As the avid Internet surfer behind our resident comedienne Ms. Waxy Dragon and other avatars takes the holiday weekend off to be with their family, I would like to take this opportunity to reminisce about one of the great comedic teams of filmdom: The Marx Brothers.
Although Gummo (Milton) did not make the transition from the vaudeville and Broadway stages to the big screen, for Brothers Groucho (Julius), Harpo (Arthur), Chico (Leonard), and Zeppo (Herbert) Marx; the comedic moments were always of more importance than the plot, with the Brothers known to improvise moments that were never in the original script. Especially when Groucho quipped one of his infamous ad libs.
Musical numbers were a prerequisite, with Chico tickling the ivories with his "shoot the piano" finger technique, and Harpo playing the instrument he was nicknamed for. Even Groucho sang an occasional number, such as "Hello, I Must Be Going" from Animal Crackers or "Sing While You Sell" from The Big Store.

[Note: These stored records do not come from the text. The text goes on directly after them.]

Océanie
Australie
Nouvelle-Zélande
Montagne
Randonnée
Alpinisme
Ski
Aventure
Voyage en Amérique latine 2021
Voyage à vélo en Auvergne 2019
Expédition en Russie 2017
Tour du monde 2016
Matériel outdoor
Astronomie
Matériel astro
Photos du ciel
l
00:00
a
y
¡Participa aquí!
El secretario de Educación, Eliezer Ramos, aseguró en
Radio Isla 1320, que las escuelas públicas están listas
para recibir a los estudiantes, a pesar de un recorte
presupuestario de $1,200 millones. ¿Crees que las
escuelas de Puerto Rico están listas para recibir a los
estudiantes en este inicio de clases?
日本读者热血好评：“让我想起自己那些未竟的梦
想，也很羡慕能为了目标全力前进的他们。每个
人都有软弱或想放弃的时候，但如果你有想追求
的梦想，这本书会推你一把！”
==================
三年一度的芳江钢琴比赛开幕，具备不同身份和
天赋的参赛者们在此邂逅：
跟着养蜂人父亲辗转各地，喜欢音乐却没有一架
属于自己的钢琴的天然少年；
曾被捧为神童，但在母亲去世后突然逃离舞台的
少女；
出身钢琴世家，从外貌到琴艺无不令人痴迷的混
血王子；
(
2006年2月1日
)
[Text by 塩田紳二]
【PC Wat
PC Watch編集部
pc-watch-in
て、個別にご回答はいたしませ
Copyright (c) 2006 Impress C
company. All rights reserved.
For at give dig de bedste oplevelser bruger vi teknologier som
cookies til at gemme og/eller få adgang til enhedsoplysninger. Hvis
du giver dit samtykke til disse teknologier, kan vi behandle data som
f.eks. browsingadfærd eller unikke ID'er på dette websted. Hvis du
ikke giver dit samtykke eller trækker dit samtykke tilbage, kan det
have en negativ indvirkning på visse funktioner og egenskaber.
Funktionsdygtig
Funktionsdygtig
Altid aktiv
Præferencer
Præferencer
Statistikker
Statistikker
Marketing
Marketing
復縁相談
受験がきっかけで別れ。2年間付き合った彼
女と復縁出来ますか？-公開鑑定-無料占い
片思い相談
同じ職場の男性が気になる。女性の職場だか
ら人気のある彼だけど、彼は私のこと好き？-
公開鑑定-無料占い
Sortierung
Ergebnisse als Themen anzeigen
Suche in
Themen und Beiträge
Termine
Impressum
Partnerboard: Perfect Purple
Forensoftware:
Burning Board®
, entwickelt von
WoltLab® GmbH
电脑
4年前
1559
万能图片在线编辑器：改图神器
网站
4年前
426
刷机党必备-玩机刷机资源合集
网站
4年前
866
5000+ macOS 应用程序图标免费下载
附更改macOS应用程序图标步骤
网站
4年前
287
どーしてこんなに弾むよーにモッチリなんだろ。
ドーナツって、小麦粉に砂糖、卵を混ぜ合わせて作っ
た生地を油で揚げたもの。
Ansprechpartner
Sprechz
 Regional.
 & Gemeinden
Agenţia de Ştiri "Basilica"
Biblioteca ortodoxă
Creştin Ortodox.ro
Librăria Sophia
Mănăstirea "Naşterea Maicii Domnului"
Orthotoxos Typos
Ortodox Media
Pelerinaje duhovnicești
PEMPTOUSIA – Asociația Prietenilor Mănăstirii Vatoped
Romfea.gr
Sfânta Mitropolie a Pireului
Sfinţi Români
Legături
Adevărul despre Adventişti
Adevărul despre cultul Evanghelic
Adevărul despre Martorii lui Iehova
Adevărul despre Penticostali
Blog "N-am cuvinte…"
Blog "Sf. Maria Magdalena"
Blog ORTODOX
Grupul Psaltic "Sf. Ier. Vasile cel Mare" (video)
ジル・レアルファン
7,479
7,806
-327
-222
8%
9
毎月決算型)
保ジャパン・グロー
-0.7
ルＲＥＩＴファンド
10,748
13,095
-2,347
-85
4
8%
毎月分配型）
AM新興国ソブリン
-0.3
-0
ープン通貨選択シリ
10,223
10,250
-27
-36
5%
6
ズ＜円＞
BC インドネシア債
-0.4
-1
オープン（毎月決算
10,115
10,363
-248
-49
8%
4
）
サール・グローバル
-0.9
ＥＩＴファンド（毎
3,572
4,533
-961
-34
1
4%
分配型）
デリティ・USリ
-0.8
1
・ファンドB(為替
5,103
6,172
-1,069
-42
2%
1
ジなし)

Their first two movies: The Cocoanuts (from 1929, with the funny "Why A Duck?" sequence) and Animal Crackers (1930), were adapted from their stage plays. But with the aptly named Monkey Business in 1931, the hijinx began in earnest.

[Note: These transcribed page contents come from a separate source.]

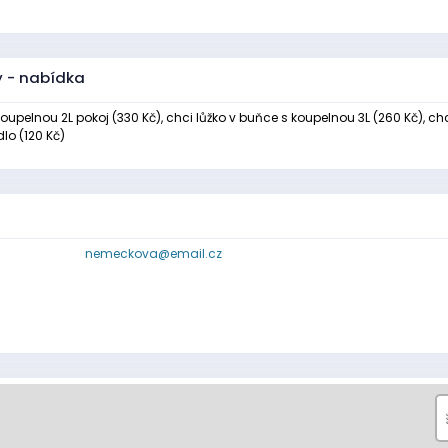
y - nabídka
koupelnou 2L pokoj (330 Kč), chci lůžko v buňce s koupelnou 3L (260 Kč), ch
lo (120 Kč)
nemeckova@email.cz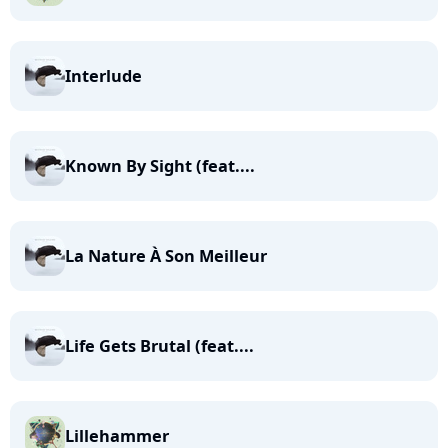
Interlude
Known By Sight (feat....
La Nature À Son Meilleur
Life Gets Brutal (feat....
Lillehammer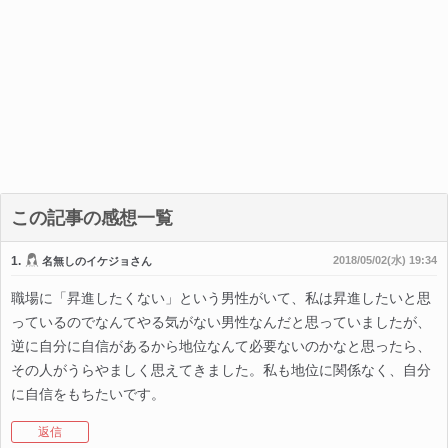
この記事の感想一覧
1.
2018/05/02(水) 19:34
名無しのイケジョさん
職場に「昇進したくない」という男性がいて、私は昇進したいと思
っているのでなんてやる気がない男性なんだと思っていましたが、
逆に自分に自信があるから地位なんて必要ないのかなと思ったら、
その人がうらやましく思えてきました。私も地位に関係なく、自分
に自信をもちたいです。
返信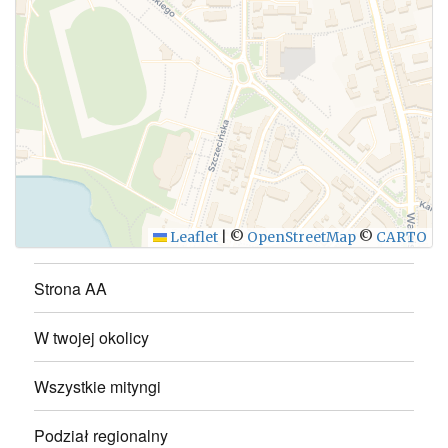
WYŚLIJ
Leaflet
|
©
OpenStreetMap
©
CARTO
Strona AA
W twojej okolicy
Wszystkie mityngi
Podział regionalny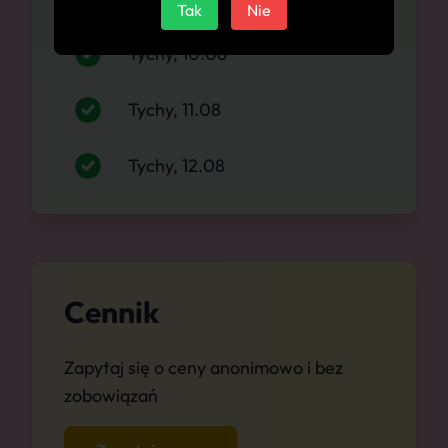
Tak
Nie
Tychy, 10.08
Tychy, 11.08
Tychy, 12.08
Cennik
Zapytaj się o ceny anonimowo i bez
zobowiązań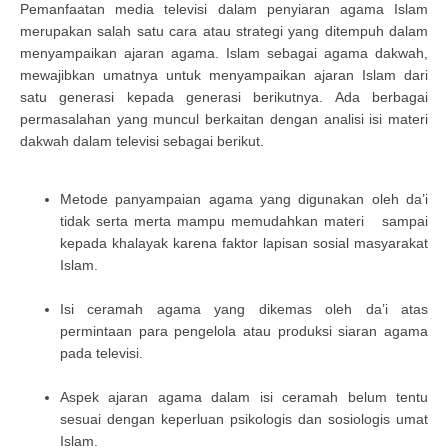
Pemanfaatan media televisi dalam penyiaran agama Islam
merupakan salah satu cara atau strategi yang ditempuh dalam
menyampaikan ajaran agama. Islam sebagai agama dakwah,
mewajibkan umatnya untuk menyampaikan ajaran Islam dari
satu generasi kepada generasi berikutnya. Ada berbagai
permasalahan yang muncul berkaitan dengan analisi isi materi
dakwah dalam televisi sebagai berikut.
Metode panyampaian agama yang digunakan oleh da’i
tidak serta merta mampu memudahkan materi sampai
kepada khalayak karena faktor lapisan sosial masyarakat
Islam.
Isi ceramah agama yang dikemas oleh da’i atas
permintaan para pengelola atau produksi siaran agama
pada televisi.
Aspek ajaran agama dalam isi ceramah belum tentu
sesuai dengan keperluan psikologis dan sosiologis umat
Islam.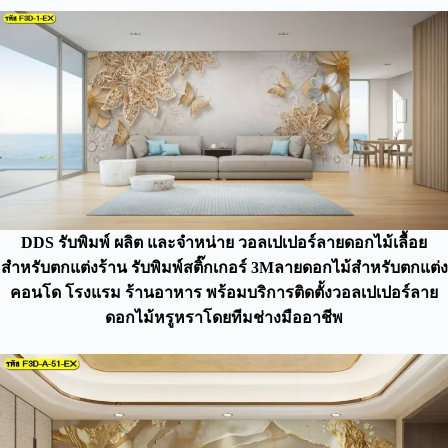
DDS รับพิมพ์ ผลิต และจำหน่าย วอลเปเปอร์ลายดอกไม้เลื้อย
สำหรับตกแต่งร้าน รับพิมพ์สติ๊กเกอร์ 3Mลายดอกไม้สำหรับตกแต่ง
คอนโด โรงแรม ร้านอาหาร พร้อมบริการติดตั้งวอลเปเปอร์ลาย
ดอกไม้หรูหราโดยทีมช่างมืออาชีพ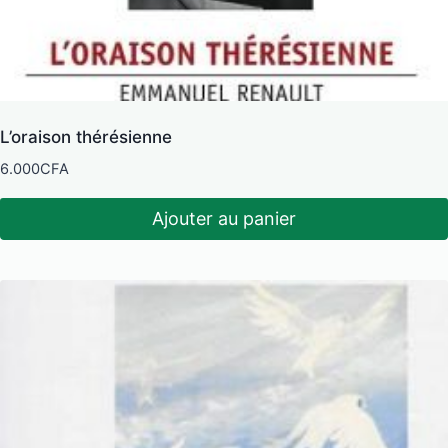
L’oraison thérésienne
6.000
CFA
Ajouter au panier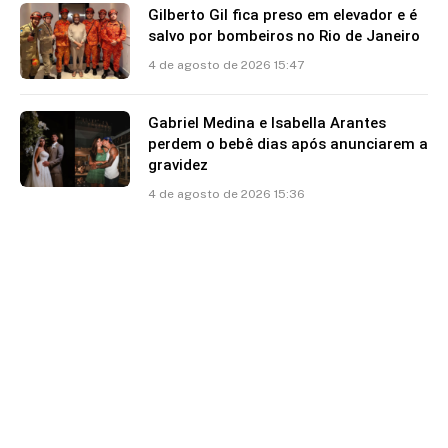
Gilberto Gil fica preso em elevador e é
salvo por bombeiros no Rio de Janeiro
4 de agosto de 2026 15:47
Gabriel Medina e Isabella Arantes
perdem o bebê dias após anunciarem a
gravidez
4 de agosto de 2026 15:36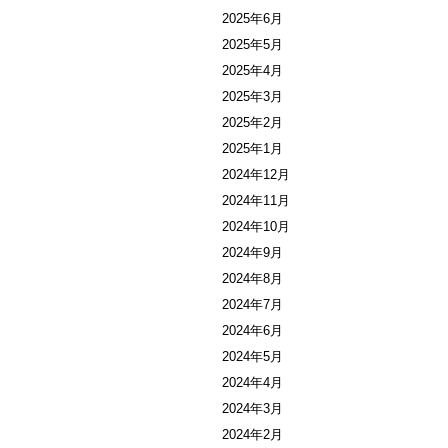
2025年6月
2025年5月
2025年4月
2025年3月
2025年2月
2025年1月
2024年12月
2024年11月
2024年10月
2024年9月
2024年8月
2024年7月
2024年6月
2024年5月
2024年4月
2024年3月
2024年2月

Gummo stayed with the group through Horse Feathers (1932), but left after the classic romp to save the tiny country of Freedonia in 1933's Duck Soup. Afterwards, the remaining trio were always joined by another actor playing the romantic interest that they inevitably ended up helping out.
Next came what some consider the best movies of their career: 1935's A Night At The Opera (Just how many people were in that room?) and A Day At The Races (1937), although the movies afterwards: Room Service (1938), At The Circus (1939), Go West (1940), and The Big Store (1941), have their funny moments.

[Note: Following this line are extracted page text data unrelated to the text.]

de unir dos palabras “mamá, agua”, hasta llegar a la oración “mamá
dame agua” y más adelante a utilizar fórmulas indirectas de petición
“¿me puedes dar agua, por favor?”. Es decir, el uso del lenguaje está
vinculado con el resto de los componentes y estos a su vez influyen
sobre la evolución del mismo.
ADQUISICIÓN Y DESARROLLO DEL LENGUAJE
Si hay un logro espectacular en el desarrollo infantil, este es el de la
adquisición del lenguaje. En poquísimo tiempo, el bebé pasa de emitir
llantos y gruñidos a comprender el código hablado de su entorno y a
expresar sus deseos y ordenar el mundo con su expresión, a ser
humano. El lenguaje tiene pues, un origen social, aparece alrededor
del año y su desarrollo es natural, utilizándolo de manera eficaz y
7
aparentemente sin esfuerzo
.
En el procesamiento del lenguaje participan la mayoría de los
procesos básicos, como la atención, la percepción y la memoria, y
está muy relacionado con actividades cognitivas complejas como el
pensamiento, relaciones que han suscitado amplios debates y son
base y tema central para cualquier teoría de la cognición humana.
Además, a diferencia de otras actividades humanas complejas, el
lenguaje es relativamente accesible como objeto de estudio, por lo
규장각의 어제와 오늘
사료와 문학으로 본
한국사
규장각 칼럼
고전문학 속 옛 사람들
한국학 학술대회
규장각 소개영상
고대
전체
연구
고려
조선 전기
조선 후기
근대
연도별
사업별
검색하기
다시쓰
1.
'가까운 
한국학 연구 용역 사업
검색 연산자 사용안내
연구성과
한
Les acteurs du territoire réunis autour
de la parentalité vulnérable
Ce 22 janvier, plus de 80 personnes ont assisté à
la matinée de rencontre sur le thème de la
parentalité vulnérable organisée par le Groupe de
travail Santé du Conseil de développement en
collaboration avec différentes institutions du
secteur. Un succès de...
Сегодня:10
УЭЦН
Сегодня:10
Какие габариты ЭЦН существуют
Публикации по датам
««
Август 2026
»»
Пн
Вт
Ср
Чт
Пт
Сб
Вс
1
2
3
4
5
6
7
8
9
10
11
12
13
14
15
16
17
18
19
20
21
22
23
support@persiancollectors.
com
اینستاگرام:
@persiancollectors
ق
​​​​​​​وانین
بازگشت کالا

Sadly, time passes for us all. In this case, A Night In Casablanca (1946) and 1949's Love Happy were the group's last outings together.
Now obviously there is no way this "short" post can do the Marx Brothers the justice they deserve. But if you happen to see one of their movies for rent or sale somewhere, or you come across one in a future TV schedule, do your funny bone a huge favor and watch it.